かなり深く抉れたのかいつもポーカーフェイスのウィザーモンの表情が痛みに崩れた。





「す、すまん・・・」
「いえ、私の不注意ですから・・・」
「しかし・・・」

「責任を感じるなら、私にその傷を治させてください」
「・・・・わかった・・・・」





そういうと、テイルモンは大人しくウィザーモンに手を差し出した。
ウィザーモンはその手を取ると、このデジタルワールドの言語では無い言葉を唱えると、みるみるうちにテイルモンの傷が癒えていった。





「はい。あまり無茶はしないでくださいね?」
「フン。これは不意をつかれたせいだ」
「そうなんですか?まぁ、いいですが、今度からは怪我した時は言って下さいね?」
「・・・・ああ・・・っておい!ちょっと待て!!」




この場から立ち去ろうとしたウィザーモンをテイルモンは呼び止めた。
ウィザーモンはすぐに振り向くと、どうしたのかと問いかけた。





「お前、自分の傷は治さないのか?」
「私の事は気にしないで下さい。これぐらい大丈夫ですので・・・」
「私にはあんなことを言っておいて、自分の傷は治さないとはどういう事だ!手当てしてやるから私の部屋にいくぞ!!」





テイルモンはウィザーモンの手を引っ張り、強引にヴァンデモンに与えられた自室に向かった。
部屋に付くなり、包帯を持ってきてウィザーモンの手にキレイに巻き付けようとした・・・。
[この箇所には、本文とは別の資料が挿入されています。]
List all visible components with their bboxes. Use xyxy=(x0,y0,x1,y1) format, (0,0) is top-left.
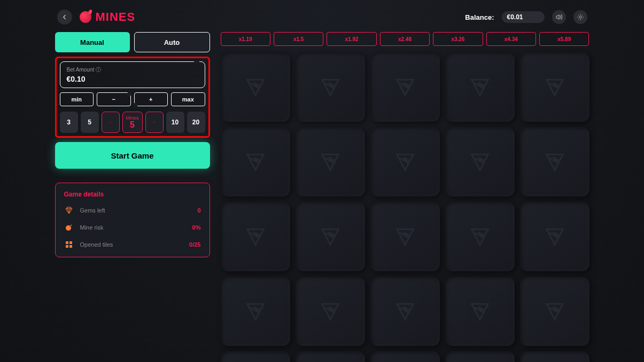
mine-tile[interactable] xyxy=(296,277,365,346)
mine-tile[interactable] xyxy=(445,277,515,346)
svg-point-1 xyxy=(66,225,71,231)
opened-tiles-label: Opened tiles xyxy=(80,241,183,248)
opened-tiles-value: 0/25 xyxy=(189,241,200,248)
bet-amount-input[interactable]: Bet Amount ⓘ €0.10 xyxy=(60,61,205,88)
multiplier-chip-1[interactable]: x1.5 xyxy=(274,32,323,46)
bet-max-button[interactable]: max xyxy=(171,92,205,106)
mines-preset-5[interactable]: 5 xyxy=(81,112,99,133)
mine-tile[interactable] xyxy=(370,127,440,196)
mine-tile[interactable] xyxy=(445,52,515,122)
mine-tile[interactable] xyxy=(221,127,290,196)
speaker-icon xyxy=(555,13,563,21)
mine-tile[interactable] xyxy=(370,277,440,346)
multiplier-chip-0[interactable]: x1.19 xyxy=(221,32,270,46)
svg-rect-3 xyxy=(69,241,72,244)
mine-risk-label: Mine risk xyxy=(80,224,186,231)
mine-tile[interactable] xyxy=(370,52,440,122)
mine-tile[interactable] xyxy=(296,202,365,271)
mine-tile[interactable] xyxy=(296,52,365,122)
gear-icon xyxy=(577,13,584,21)
balance-value[interactable]: €0.01 xyxy=(502,11,545,23)
mine-tile[interactable] xyxy=(370,351,440,362)
multiplier-chip-3[interactable]: x2.48 xyxy=(380,32,430,46)
gems-left-value: 0 xyxy=(197,207,200,214)
mine-tile[interactable] xyxy=(370,202,440,271)
mine-tile[interactable] xyxy=(520,127,589,196)
mines-preset-20[interactable]: 20 xyxy=(187,112,205,133)
chevron-left-icon xyxy=(62,14,67,20)
mine-tile[interactable] xyxy=(520,277,589,346)
mine-tile[interactable] xyxy=(221,202,290,271)
bet-min-button[interactable]: min xyxy=(60,92,94,106)
multiplier-chip-6[interactable]: x5.89 xyxy=(539,32,589,46)
bet-config-highlight: Bet Amount ⓘ €0.10 min − + max 3 5 − Min… xyxy=(55,57,210,138)
sound-button[interactable] xyxy=(552,10,566,24)
mine-tile[interactable] xyxy=(296,351,365,362)
bet-decrease-button[interactable]: − xyxy=(97,92,131,106)
svg-rect-4 xyxy=(66,245,68,248)
mine-tile[interactable] xyxy=(296,127,365,196)
page-title: MINES xyxy=(80,10,136,24)
mine-tile[interactable] xyxy=(221,277,290,346)
tab-manual[interactable]: Manual xyxy=(55,32,130,52)
mine-tile[interactable] xyxy=(445,202,515,271)
start-game-button[interactable]: Start Game xyxy=(55,142,210,169)
mine-tile[interactable] xyxy=(221,351,290,362)
multiplier-chip-5[interactable]: x4.34 xyxy=(486,32,536,46)
mines-value: 5 xyxy=(130,121,135,129)
game-details-card: Game details Gems left 0 Mine risk 0% xyxy=(55,183,210,257)
bomb-small-icon xyxy=(64,223,74,232)
mines-decrease-button[interactable]: − xyxy=(102,112,120,133)
mines-increase-button[interactable]: + xyxy=(145,112,164,133)
bet-amount-label: Bet Amount ⓘ xyxy=(67,66,198,74)
game-details-title: Game details xyxy=(64,191,201,198)
gems-left-label: Gems left xyxy=(80,207,191,214)
tab-auto[interactable]: Auto xyxy=(134,32,210,52)
back-button[interactable] xyxy=(57,10,72,25)
mines-count-display: Mines 5 xyxy=(122,112,143,133)
mine-tile[interactable] xyxy=(221,52,290,122)
multiplier-chip-2[interactable]: x1.92 xyxy=(327,32,376,46)
mines-preset-10[interactable]: 10 xyxy=(166,112,184,133)
mine-tile[interactable] xyxy=(520,202,589,271)
bomb-icon xyxy=(80,11,91,23)
mine-risk-value: 0% xyxy=(192,224,201,231)
mine-tile[interactable] xyxy=(445,351,515,362)
gem-icon xyxy=(64,206,74,215)
title-text: MINES xyxy=(96,10,136,24)
svg-rect-2 xyxy=(66,241,68,244)
mine-tile[interactable] xyxy=(520,52,589,122)
svg-point-0 xyxy=(579,16,581,18)
svg-rect-5 xyxy=(69,245,72,248)
bet-increase-button[interactable]: + xyxy=(134,92,168,106)
grid-icon xyxy=(64,240,74,249)
mine-tile[interactable] xyxy=(445,127,515,196)
settings-button[interactable] xyxy=(573,10,587,24)
bet-amount-value: €0.10 xyxy=(67,75,198,83)
mine-tile[interactable] xyxy=(520,351,589,362)
balance-label: Balance: xyxy=(465,13,494,21)
mines-preset-3[interactable]: 3 xyxy=(60,112,78,133)
multiplier-chip-4[interactable]: x3.26 xyxy=(433,32,483,46)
が、テイルモンは不器用なのか爪のせいなのかは分からないが、上手く巻けずにいた。




「テイルモン、貸して下さい。自分でやりますよ」
「うるさい!私は借りをつくるのは嫌なんだ!最後まで私がやる!」
「・・・そうですか・・・・」





意地になったテイルモンに何を言っても無駄だと知っているウィザーモンは大人しく、テイルモンが満足いくまでやらせることにした。


幸い、今日の仕事は二人とも全て終っているからどんなに時間をくっても怒られはしない。